Huge innodb tables with SELECT performance issue - mysql

I have two huge innodb tables (page: +40M rows, +30Gb and stat: +45M rows, +10Gb). I have a query that selects rows from the join of these two tables and it used to take about a second for execution. Recently it's taking more than 20 seconds (sometime up to few minutes) for the exact same query to be completed. I suspected that with lot's of inserts and updates it might need an optimization. I ran OPTIMIZE TABLE on the table using phpMyAdmin but no improvements.
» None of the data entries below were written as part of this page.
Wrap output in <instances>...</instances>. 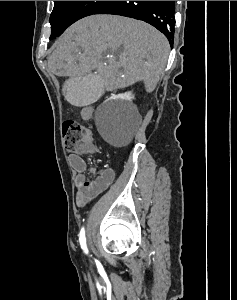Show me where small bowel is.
Wrapping results in <instances>:
<instances>
[{"instance_id": "obj_1", "label": "small bowel", "mask_w": 237, "mask_h": 300, "mask_svg": "<svg viewBox=\"0 0 237 300\" xmlns=\"http://www.w3.org/2000/svg\"><path fill=\"white\" fill-rule=\"evenodd\" d=\"M93 110L94 109L91 105L84 106L81 111L82 118L85 120L90 119L92 117ZM86 153H94V148L91 147ZM69 160L72 167L77 172L75 179L76 203L79 207L85 206L89 201L104 192L115 179V171L110 167H105L99 171L95 179L90 180L85 175L87 168L86 162L80 155L73 154L69 157Z\"/></svg>"}]
</instances>
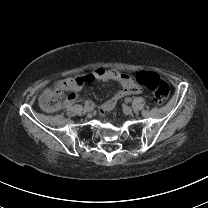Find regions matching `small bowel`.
Here are the masks:
<instances>
[{"mask_svg":"<svg viewBox=\"0 0 208 208\" xmlns=\"http://www.w3.org/2000/svg\"><path fill=\"white\" fill-rule=\"evenodd\" d=\"M67 79L72 84V93L65 100V103L63 105L64 109H67L68 106L74 103L76 99V92L83 85H85L86 83L93 82L94 80H98V79H112L121 83L122 85L121 89H119L110 99H108L101 105V109L103 111H110L124 97L131 95V94H138L141 92V89L139 88V86L133 82L132 78L128 74L116 72L113 70H108L104 67H97L91 73H88L82 76H77V77H70Z\"/></svg>","mask_w":208,"mask_h":208,"instance_id":"1","label":"small bowel"}]
</instances>
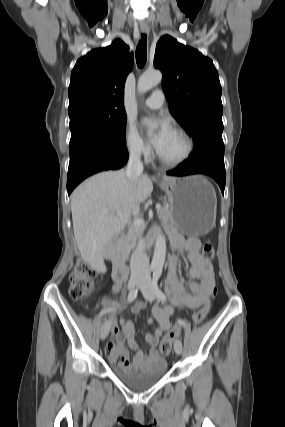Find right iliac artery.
<instances>
[{"label": "right iliac artery", "instance_id": "right-iliac-artery-1", "mask_svg": "<svg viewBox=\"0 0 285 427\" xmlns=\"http://www.w3.org/2000/svg\"><path fill=\"white\" fill-rule=\"evenodd\" d=\"M150 270L152 271L153 269L151 268ZM137 294H138V288H135L132 291H130L127 301L129 303L132 302L137 297ZM105 323H107V321Z\"/></svg>", "mask_w": 285, "mask_h": 427}]
</instances>
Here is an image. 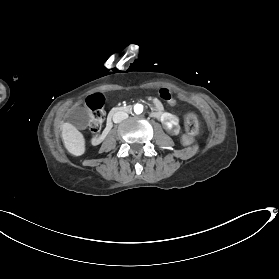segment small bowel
<instances>
[{"label":"small bowel","instance_id":"c3829d8e","mask_svg":"<svg viewBox=\"0 0 279 279\" xmlns=\"http://www.w3.org/2000/svg\"><path fill=\"white\" fill-rule=\"evenodd\" d=\"M159 94H160L161 99H163L167 103H169V104L175 103V99L173 98L171 92L168 89H166V88L161 89ZM153 104H154L153 115L155 117H162L164 114L162 102L159 99L155 98V99H153Z\"/></svg>","mask_w":279,"mask_h":279}]
</instances>
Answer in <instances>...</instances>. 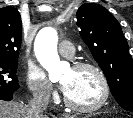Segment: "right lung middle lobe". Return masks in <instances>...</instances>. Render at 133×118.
<instances>
[{
	"instance_id": "dd1d6c3e",
	"label": "right lung middle lobe",
	"mask_w": 133,
	"mask_h": 118,
	"mask_svg": "<svg viewBox=\"0 0 133 118\" xmlns=\"http://www.w3.org/2000/svg\"><path fill=\"white\" fill-rule=\"evenodd\" d=\"M17 60L0 58V94H10L19 88Z\"/></svg>"
}]
</instances>
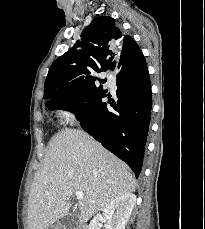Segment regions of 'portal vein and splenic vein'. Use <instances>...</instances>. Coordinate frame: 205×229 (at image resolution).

I've Googled a lot but couldn't find any content helping me on this situation.
The query I mentioned earlier looks like below:
SELECT `c`.`unique`, `c`.`pub`
FROM `pages` `c`
LEFT JOIN `stat` `s` ON `c`.`unique`=`s`.`unique`
WHERE `s`.`isc`='1'
AND `s`.`haa`='0'
AND (`pubID`='24')
ORDER BY `eid` ASC LIMIT 0, 10
These are the tables structure:
CREATE TABLE `pages` (
`eid` int(10) UNSIGNED NOT NULL,
`ti` text COLLATE utf8_persian_ci NOT NULL,
`fat` text COLLATE utf8_persian_ci NOT NULL,
`de` text COLLATE utf8_persian_ci NOT NULL,
`fad` text COLLATE utf8_persian_ci NOT NULL,
`pub` varchar(100) COLLATE utf8_persian_ci NOT NULL,
`pubID` int(10) UNSIGNED NOT NULL,
`pubn` text COLLATE utf8_persian_ci NOT NULL,
`unique` tinytext COLLATE utf8_persian_ci NOT NULL,
`pi` tinytext COLLATE utf8_persian_ci NOT NULL,
`kw` text COLLATE utf8_persian_ci NOT NULL,
`fak` text COLLATE utf8_persian_ci NOT NULL,
`te` text COLLATE utf8_persian_ci NOT NULL,
`fae` text COLLATE utf8_persian_ci NOT NULL,
) ENGINE=InnoDB DEFAULT CHARSET=utf8 COLLATE=utf8_persian_ci;
ALTER TABLE `pages`
ADD PRIMARY KEY (`eid`),
ADD UNIQUE KEY `UNIQ` (`unique`(128)),
ADD KEY `pub` (`pub`),
ADD KEY `unique` (`unique`(128)),
ADD KEY `pubID` (`pubID`) USING BTREE;
ALTER TABLE `pages` ADD FULLTEXT KEY `faT` (`fat`);
ALTER TABLE `pages` ADD FULLTEXT KEY `faA` (`fad`,`fae`);
ALTER TABLE `pages` ADD FULLTEXT KEY `faK` (`fak`);
ALTER TABLE `pages` ADD FULLTEXT KEY `pubn` (`pubn`);
ALTER TABLE `pages` ADD FULLTEXT KEY `faTAK` (`fat`,`fad`,`fak`,`fae`);
ALTER TABLE `pages` ADD FULLTEXT KEY `ab` (`de`,`te`);
ALTER TABLE `pages` ADD FULLTEXT KEY `Ti` (`ti`);
ALTER TABLE `pages` ADD FULLTEXT KEY `Kw` (`kw`);
ALTER TABLE `pages` ADD FULLTEXT KEY `TAK` (`ti`,`de`,`kw`,`te`);
ALTER TABLE `pages`
MODIFY `eid` int(10) UNSIGNED NOT NULL AUTO_INCREMENT;
CREATE TABLE `stat` (
`sid` int(10) UNSIGNED NOT NULL,
`unique` tinytext COLLATE utf8_persian_ci NOT NULL,
`haa` tinyint(1) UNSIGNED NOT NULL,
`isc` tinyint(1) NOT NULL,
) ENGINE=InnoDB DEFAULT CHARSET=utf8 COLLATE=utf8_persian_ci;
ALTER TABLE `stat`
ADD PRIMARY KEY (`sid`),
ADD UNIQUE KEY `Unique` (`unique`(128)),
ADD KEY `isc` (`isc`),
ADD KEY `haa` (`haa`),
ALTER TABLE `stat`
MODIFY `sid` int(10) UNSIGNED NOT NULL AUTO_INCREMENT;
The following query took only 0.0126 seconds with 38685601 total results as said by phpMyAdmin:
SELECT `sid` FROM `stat` WHERE `s`.`isc`='1' AND `s`.`haa`='0'
and this one took 0.0005 seconds with 5159484 total results
SELECT `eid`, `unique`, `pubn`, `pi` FROM `pages` WHERE `pubID`='24'
Am I missing something? Can anybody help?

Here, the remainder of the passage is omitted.